▶ _About this exercise_:
The answer must be the data, repeated exactly.

═════ Input data ═════

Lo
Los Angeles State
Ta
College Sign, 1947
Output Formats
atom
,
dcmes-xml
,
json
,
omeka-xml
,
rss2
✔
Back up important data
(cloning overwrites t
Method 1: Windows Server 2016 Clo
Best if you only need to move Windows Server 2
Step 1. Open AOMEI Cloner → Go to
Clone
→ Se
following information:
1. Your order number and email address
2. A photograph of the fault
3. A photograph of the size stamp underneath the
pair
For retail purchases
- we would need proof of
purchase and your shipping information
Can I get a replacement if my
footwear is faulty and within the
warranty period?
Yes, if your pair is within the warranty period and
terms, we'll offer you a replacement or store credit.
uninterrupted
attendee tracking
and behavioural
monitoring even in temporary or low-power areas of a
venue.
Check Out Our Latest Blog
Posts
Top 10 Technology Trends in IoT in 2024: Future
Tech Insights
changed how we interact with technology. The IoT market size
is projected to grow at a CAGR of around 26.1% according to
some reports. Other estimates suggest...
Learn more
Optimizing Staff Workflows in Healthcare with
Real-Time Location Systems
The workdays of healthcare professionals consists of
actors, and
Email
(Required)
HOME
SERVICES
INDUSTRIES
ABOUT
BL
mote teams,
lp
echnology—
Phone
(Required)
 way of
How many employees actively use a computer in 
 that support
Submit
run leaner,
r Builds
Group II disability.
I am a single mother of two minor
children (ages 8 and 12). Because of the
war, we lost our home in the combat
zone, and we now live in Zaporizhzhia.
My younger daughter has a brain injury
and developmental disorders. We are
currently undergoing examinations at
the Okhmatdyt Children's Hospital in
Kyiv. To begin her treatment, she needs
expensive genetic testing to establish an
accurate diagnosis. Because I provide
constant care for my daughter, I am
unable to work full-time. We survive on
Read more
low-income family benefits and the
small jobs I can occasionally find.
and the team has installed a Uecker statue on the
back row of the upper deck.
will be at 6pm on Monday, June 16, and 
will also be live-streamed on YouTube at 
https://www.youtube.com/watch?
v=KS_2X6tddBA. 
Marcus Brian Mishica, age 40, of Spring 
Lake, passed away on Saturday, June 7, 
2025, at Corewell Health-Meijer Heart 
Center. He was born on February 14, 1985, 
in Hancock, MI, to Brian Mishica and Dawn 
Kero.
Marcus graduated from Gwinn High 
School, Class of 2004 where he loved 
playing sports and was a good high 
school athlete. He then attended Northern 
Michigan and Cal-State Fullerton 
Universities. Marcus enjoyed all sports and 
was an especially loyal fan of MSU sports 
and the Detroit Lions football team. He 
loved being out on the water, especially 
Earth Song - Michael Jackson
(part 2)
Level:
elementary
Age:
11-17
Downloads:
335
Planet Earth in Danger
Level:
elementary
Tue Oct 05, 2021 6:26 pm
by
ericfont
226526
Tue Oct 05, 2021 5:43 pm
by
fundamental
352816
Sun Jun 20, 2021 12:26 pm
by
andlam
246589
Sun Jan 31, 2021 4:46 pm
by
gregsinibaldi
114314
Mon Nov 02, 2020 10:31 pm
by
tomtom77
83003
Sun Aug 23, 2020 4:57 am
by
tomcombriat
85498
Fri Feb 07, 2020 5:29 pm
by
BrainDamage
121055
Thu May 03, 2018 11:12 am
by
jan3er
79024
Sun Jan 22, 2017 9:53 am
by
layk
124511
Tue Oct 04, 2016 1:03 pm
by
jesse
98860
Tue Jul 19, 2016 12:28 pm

═════

▶ _Solution to the exercise_:
Lo
Los Angeles State
Ta
College Sign, 1947
Output Formats
atom
,
dcmes-xml
,
json
,
omeka-xml
,
rss2
✔
Back up important data
(cloning overwrites t
Method 1: Windows Server 2016 Clo
Best if you only need to move Windows Server 2
Step 1. Open AOMEI Cloner → Go to
Clone
→ Se
following information:
1. Your order number and email address
2. A photograph of the fault
3. A photograph of the size stamp underneath the
pair
For retail purchases
- we would need proof of
purchase and your shipping information
Can I get a replacement if my
footwear is faulty and within the
warranty period?
Yes, if your pair is within the warranty period and
terms, we'll offer you a replacement or store credit.
uninterrupted
attendee tracking
and behavioural
monitoring even in temporary or low-power areas of a
venue.
Check Out Our Latest Blog
Posts
Top 10 Technology Trends in IoT in 2024: Future
Tech Insights
changed how we interact with technology. The IoT market size
is projected to grow at a CAGR of around 26.1% according to
some reports. Other estimates suggest...
Learn more
Optimizing Staff Workflows in Healthcare with
Real-Time Location Systems
The workdays of healthcare professionals consists of
actors, and
Email
(Required)
HOME
SERVICES
INDUSTRIES
ABOUT
BL
mote teams,
lp
echnology—
Phone
(Required)
 way of
How many employees actively use a computer in 
 that support
Submit
run leaner,
r Builds
Group II disability.
I am a single mother of two minor
children (ages 8 and 12). Because of the
war, we lost our home in the combat
zone, and we now live in Zaporizhzhia.
My younger daughter has a brain injury
and developmental disorders. We are
currently undergoing examinations at
the Okhmatdyt Children's Hospital in
Kyiv. To begin her treatment, she needs
expensive genetic testing to establish an
accurate diagnosis. Because I provide
constant care for my daughter, I am
unable to work full-time. We survive on
Read more
low-income family benefits and the
small jobs I can occasionally find.
and the team has installed a Uecker statue on the
back row of the upper deck.
will be at 6pm on Monday, June 16, and 
will also be live-streamed on YouTube at 
https://www.youtube.com/watch?
v=KS_2X6tddBA. 
Marcus Brian Mishica, age 40, of Spring 
Lake, passed away on Saturday, June 7, 
2025, at Corewell Health-Meijer Heart 
Center. He was born on February 14, 1985, 
in Hancock, MI, to Brian Mishica and Dawn 
Kero.
Marcus graduated from Gwinn High 
School, Class of 2004 where he loved 
playing sports and was a good high 
school athlete. He then attended Northern 
Michigan and Cal-State Fullerton 
Universities. Marcus enjoyed all sports and 
was an especially loyal fan of MSU sports 
and the Detroit Lions football team. He 
loved being out on the water, especially 
Earth Song - Michael Jackson
(part 2)
Level:
elementary
Age:
11-17
Downloads:
335
Planet Earth in Danger
Level:
elementary
Tue Oct 05, 2021 6:26 pm
by
ericfont
226526
Tue Oct 05, 2021 5:43 pm
by
fundamental
352816
Sun Jun 20, 2021 12:26 pm
by
andlam
246589
Sun Jan 31, 2021 4:46 pm
by
gregsinibaldi
114314
Mon Nov 02, 2020 10:31 pm
by
tomtom77
83003
Sun Aug 23, 2020 4:57 am
by
tomcombriat
85498
Fri Feb 07, 2020 5:29 pm
by
BrainDamage
121055
Thu May 03, 2018 11:12 am
by
jan3er
79024
Sun Jan 22, 2017 9:53 am
by
layk
124511
Tue Oct 04, 2016 1:03 pm
by
jesse
98860
Tue Jul 19, 2016 12:28 pm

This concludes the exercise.